Trail of transformation behind the shock front in A2744
Several starburst and jellyfish galaxies (such as the stripped source shown to the right) lie along the estimated dynamic axis of the bullet-like subcomponent

Further investigation of the significance of cluster-scale dynamics on galaxy evolution requires a large cluster sample. I am currently working on a UV-IR analysis of 65 clusters at z~0.2-0.8 which includes both massive mergers and more virialised systems (in a sample including LoCuSS, CLASH and HST Frontier Fields).

The origin of S0 galaxies

With their spheroidal bulge and flat, mostly gas-free disc, S0 (lenticular) galaxies have long been postulated as a transitional stage between spiral and elliptical galaxies. Within the Coma cluster, the offset of S0s from the spiral galaxies Tully-Fisher relation (luminosity vs maximum rotational velocity), exhibits a correlation with projected cluster-centric radius. Since local environment is correlated with time of accretion into the cluster, the results support a scenario in which transformation of spirals to S0s is triggered by cluster infall.
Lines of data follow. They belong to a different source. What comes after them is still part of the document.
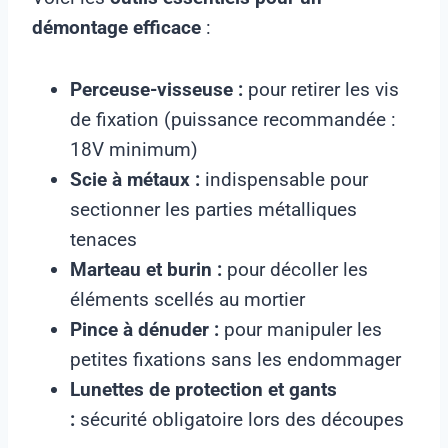
démontage efficace
:
Perceuse-visseuse :
pour retirer les vis
de fixation (puissance recommandée :
18V minimum)
Scie à métaux :
indispensable pour
sectionner les parties métalliques
tenaces
Marteau et burin :
pour décoller les
éléments scellés au mortier
Pince à dénuder :
pour manipuler les
petites fixations sans les endommager
Lunettes de protection et gants
:
sécurité obligatoire lors des découpes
-- Rawle et al., 2013, MNRAS, 433, 2667

S0 TFR offset in Coma
S0s in the Coma cluster are systematically offset from the spiral Tully-Fisher relation, corresponding to their distance from the cluster centre

Clusters as gravitational telescopes

Recent studies suggest that high-redshift galaxies harbour different modes of star formation, or physical conditions, compared to local galaxies. However, even the deepest far-infrared blank-field surveys are limited by the inherent confusion noise to ULIRGs at z>2.
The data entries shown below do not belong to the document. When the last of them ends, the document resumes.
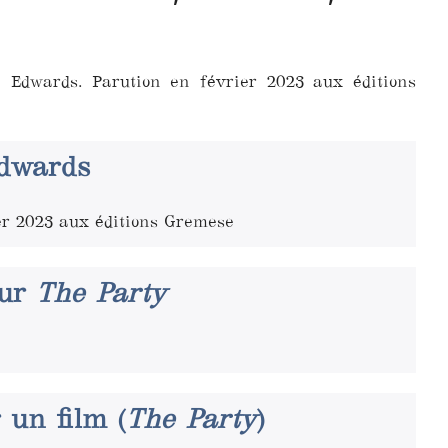
e Edwards. Parution en février 2023 aux éditions
Edwards
ier 2023 aux éditions Gremese
our
The Party
 un film (
The Party
)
Gravitational lensing offers a powerful tool to explore intrinsically fainter systems, yet the discovery of galaxy-galaxy lenses in field surveys is serendipitous. Lensing by galaxy clusters offers a known target with an increased probability of significant amplification. The "Herschel Lensing Survey" (HLS) offers a large sample of 65 cluster telescopes through which to observe the high redshift Universe.

Spatially resolved maps of a merging system at z=5.2

Behind the massive cluster Abell 773 lies a high-redshift system of three merging galaxies (HLS0918). The gravitational lensing effect magnifies the system at z~5.2, allowing us to detect many atomic and molecular emission lines (including [CII], CO, [NII] and water), as well as create map with sub-Kpc resolution.

-- Rawle et al., 2014, ApJ, 783, 59

HLS0918
HLS0918, originally discovered in the Herschel far-infrared data (left), is gravitationally lensed by the periphery of A773. The magnification allows kinematic components to be associated with distinct spatial regions in the image plane

A large sample of well-constrained HLS sources

Analysis of strongly lensed sources has now reached the era of statistical samples. Using fully band-merged (UV to submm) source catalogues for the 65 HLS clusters, I am currently compiling a large sample of intrinsically faint (cluster-lensed) galaxies at redshift z>1. With this sample, I intend to explore evolution via star formation of "normal" galaxies through cosmic time.